Le Sacre de Napoléon. Jamais tableau n’aurait porté aussi mal son nom, dit-on parfois. En effet, il ne représente point le sacre de l’Empereur lui-même, mais celui de son épouse Joséphine.

Pourtant, il est parfaitement intitulé. D’abord, parce que son titre exact est Sacre de l’empereur Napoléon et couronnement de l’impératrice Joséphine : voilà qui clarifie, car il s’agissait de peindre un événement, non un instant. Ensuite, parce que le tableau montre bien le sacre de Napoléon : non celui qu’il reçoit, mais bien celui auquel lui-même procède. La scène souligne ainsi que seul Napoléon sacre : il s’est sacré lui-même, en se posant sa couronne de lauriers sur la tête, puis il couronne son épouse. Pie VII, le Pape, qui a préalablement béni les couronnes, n’a qu’un rôle passif, de spectateur attentif et sans doute éberlué et résigné.

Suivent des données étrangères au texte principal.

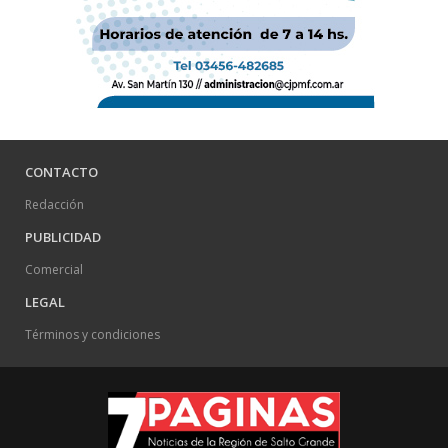
CONTACTO
Redacción
PUBLICIDAD
Comercial
LEGAL
Términos y condiciones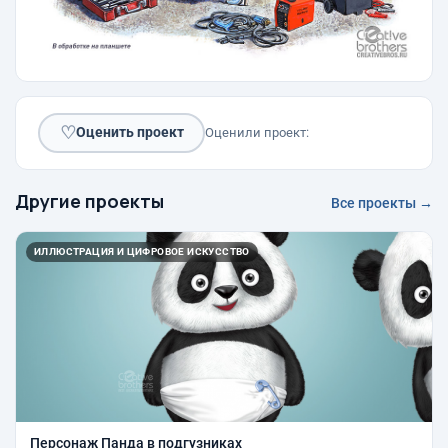
♡
Оценить проект
Оценили проект:
Другие проекты
Все проекты →
ИЛЛЮСТРАЦИЯ И ЦИФРОВОЕ ИСКУССТВО
Персонаж Панда в подгузниках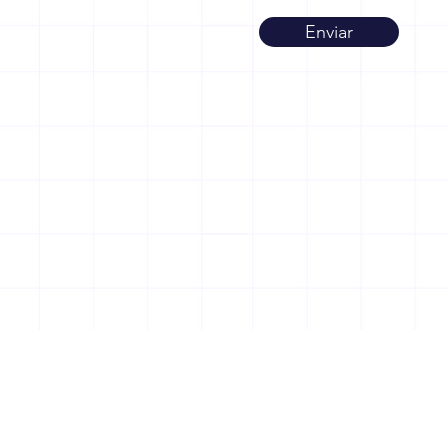
Enviar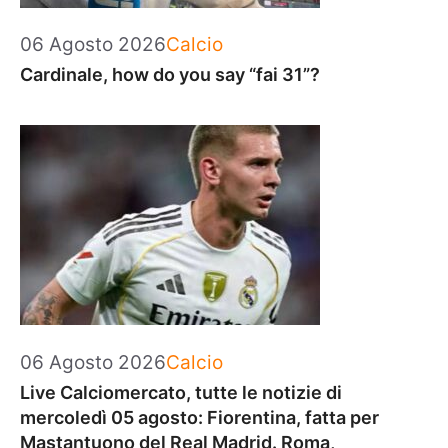
Categorie
06 Agosto 2026
Calcio
Cardinale, how do you say “fai 31”?
Categorie
06 Agosto 2026
Calcio
Live Calciomercato, tutte le notizie di
mercoledì 05 agosto: Fiorentina, fatta per
Mastantuono del Real Madrid. Roma,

C’est donc bien le sacre de Napoléon : il est l’instigateur, il est l’acteur et il est au cœur de l’événement.


Il en est de même du « sacre d’Emmanuel Macron » qui a eu lieu ce samedi 18 novembre. Ce n’est pas lui qui fut sacré, mais lui qui a sacré. L’heureux élu est Christophe Castaner, nouveau délégué général de la République en marche, ainsi désigné par « le choix de l’Empereur » ou, plutôt, par « la main de Dieu », n’en déplaise aux laïcs.

Le rôle du pape passif, éberlué et résigné est joué par le peuple, par la démocratie ou, à l’échelle du parti politique, par les militants qui assistèrent au couronnement sans autre possibilité que de valider ce choix. De le bénir, puisqu’il venait d’en haut.

Est-ce extraordinaire ? Non.

Est-ce critiquable ? Pas davantage, ou alors c’est toute l’histoire, voire tout le système de la Vème République qu’il faudrait critiquer.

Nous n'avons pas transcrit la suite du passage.